Fig. 1: Daily global SSTA analysis provided by NOAA and Nino SSTA regions and their weekly/daily anomalies.
So what is going on here? The second half of 2018 brought an ENSO regime where El Nino was always approaching but never arriving. All climate forecasters agree the problem was the warming eastern equatorial Pacific was not engaging the atmosphere above to produce an El Nino climate. Many climate indices identified this problem including multivariate ENSO index and southern oscillation index. However, in recent weeks the southern oscillation index has developed a strong negative phase which implies the atmosphere is becoming more El Nino-like. The question is whether this SOI trend is in response to an equally robust Madden Julian oscillation signal in the central Pacific or the ENSO regime itself. NOAA believes this is an ENSO regime change,
On the other hand, Bureau of Meteorology/Australia goes with the data…no warm equatorial East Pacific, no El Nino. They maintain an El Nino watch.

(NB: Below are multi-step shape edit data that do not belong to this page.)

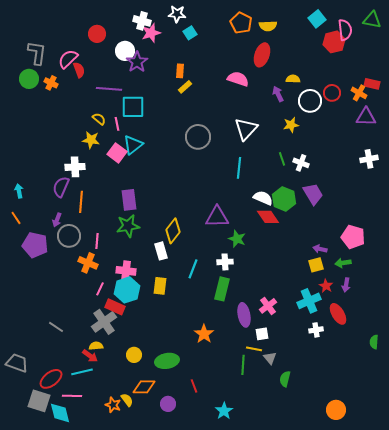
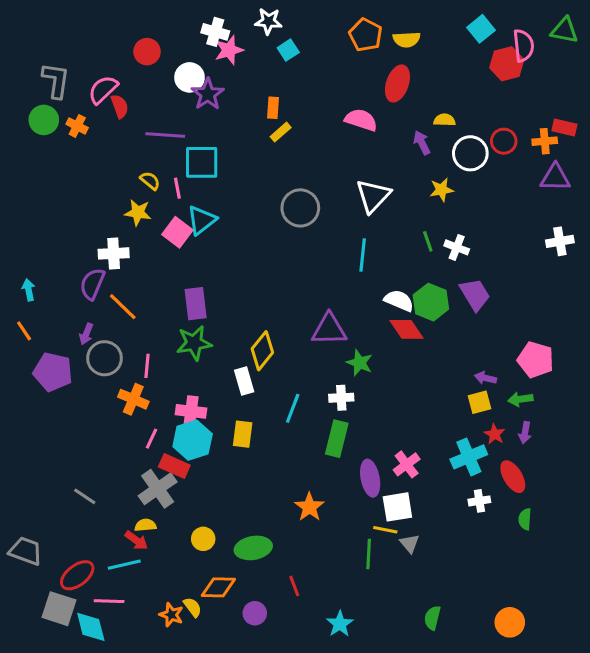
orange cross: (359, 93) -> (545, 141), turned -35
orange line: (81, 202) -> (123, 307), turned -50
white square: (262, 334) -> (397, 507), size x1.5
green semicircle: (374, 342) -> (525, 519), moved
green semicircle: (285, 379) -> (432, 618), moved

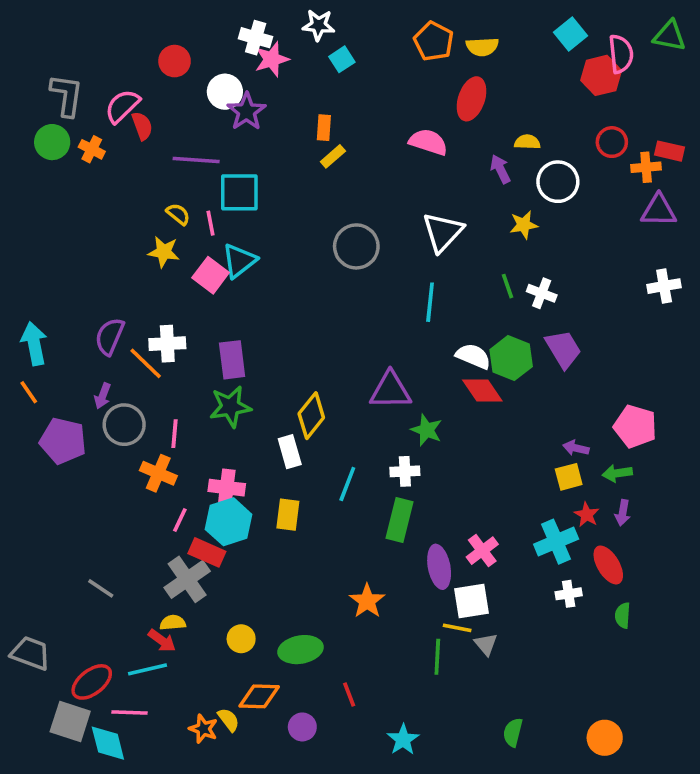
red circle: (504, 141) -> (612, 142), moved
white cross: (114, 253) -> (167, 344), moved
cyan arrow: (29, 290) -> (34, 344), size x1.6

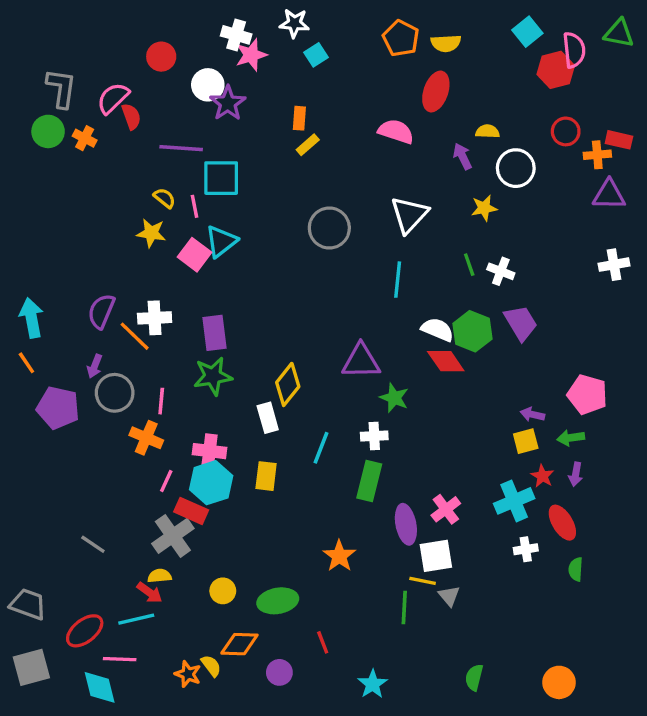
gray square: (70, 722) -> (31, 667), moved, turned -33

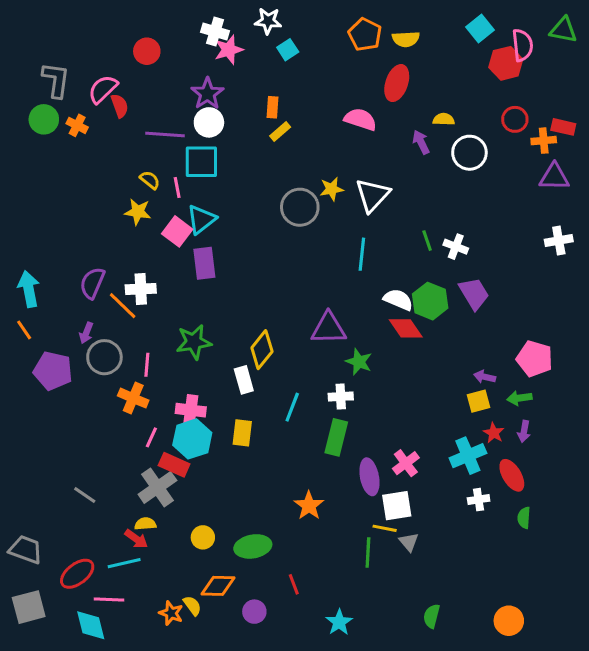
white circle: (208, 85) -> (209, 122), moved
yellow star: (484, 208) -> (332, 189), moved
purple rectangle: (214, 333) -> (204, 263), moved

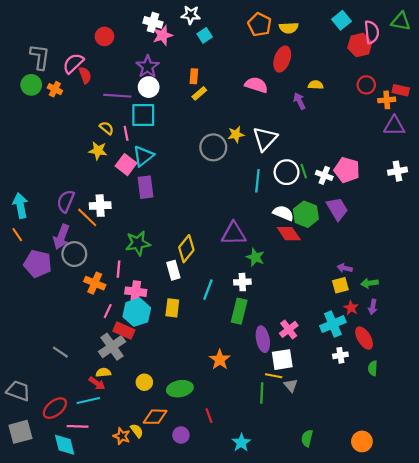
white circle: (469, 153) -> (287, 172), moved
purple arrow: (86, 333) -> (61, 237), size x1.6
pink pentagon: (535, 359) -> (347, 170), moved
pink line: (147, 365) -> (118, 269), moved

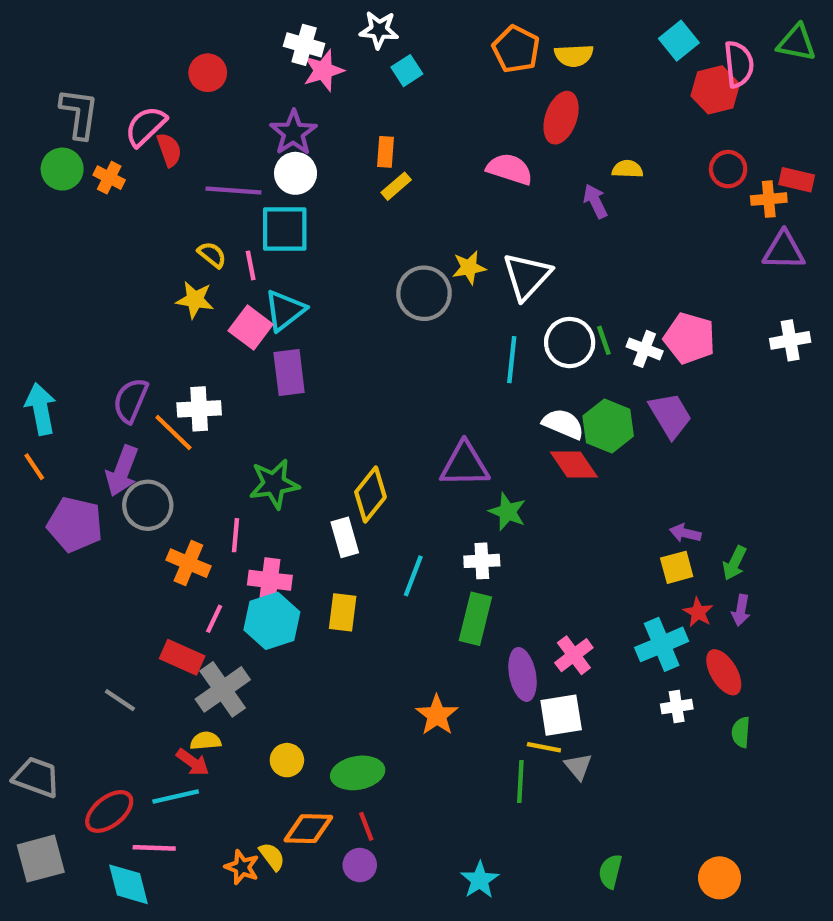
green arrow: (369, 283) -> (734, 563), turned -56
red rectangle: (124, 331) -> (182, 657), moved
red line: (209, 416) -> (366, 826), moved

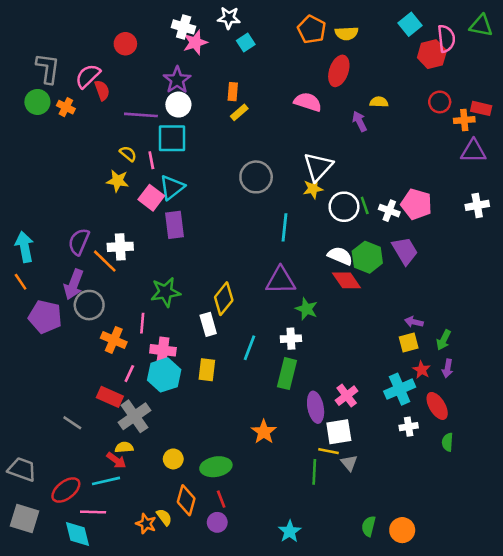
yellow star: (469, 268) -> (313, 189), moved
cyan line: (512, 360) -> (284, 227), moved
orange diamond: (308, 829) -> (186, 500), turned -76
gray square: (41, 859) -> (24, 518), turned 32
orange circle: (720, 878) -> (402, 530), moved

Climate Impact Company agrees that an emerging westerly wind burst near the Dateline coupled with warm surface/subsurface water in that region certainly increases the risk of an El Nino onset but probably not until northern hemispheric meteorological spring. Also, keep in mind what we’re seeing now occurred 2 or 3 times in 2018 and El Nino failed to develop. Finally, while the subsurface is warm near and east of the Dateline the subsurface eastern equatorial Pacific has cooled including the northwest coast of South America causing the Nino12 SSTA region to cool to below average the past few days.

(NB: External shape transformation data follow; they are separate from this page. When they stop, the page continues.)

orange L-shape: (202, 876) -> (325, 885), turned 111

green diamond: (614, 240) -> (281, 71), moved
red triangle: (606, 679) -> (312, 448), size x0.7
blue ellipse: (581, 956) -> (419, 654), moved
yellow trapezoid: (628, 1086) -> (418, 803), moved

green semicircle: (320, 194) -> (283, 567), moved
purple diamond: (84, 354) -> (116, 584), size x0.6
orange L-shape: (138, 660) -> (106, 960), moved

There are 2 bottom lines here…ENSO is technically neutral but El Nino risk is certainly there. The El Nino-like tendencies occurring now mostly stem from a Madden Julian oscillation episode. Aside from ENSO and MJO, Climate Impact Company suggests traders/analysts be more aware of regional warm/cool SSTA regions which are causing localized climate regimes. Examples are super warm SSTA east of Australia causing harsh dry and hot conditions which have affected both Australia and New Zealand and warm SSTA off the East Coast of the U.S. which has allowed a high pressure ridge to hang on preventing frigid weather in the western U.S. from shifting into the East U.S.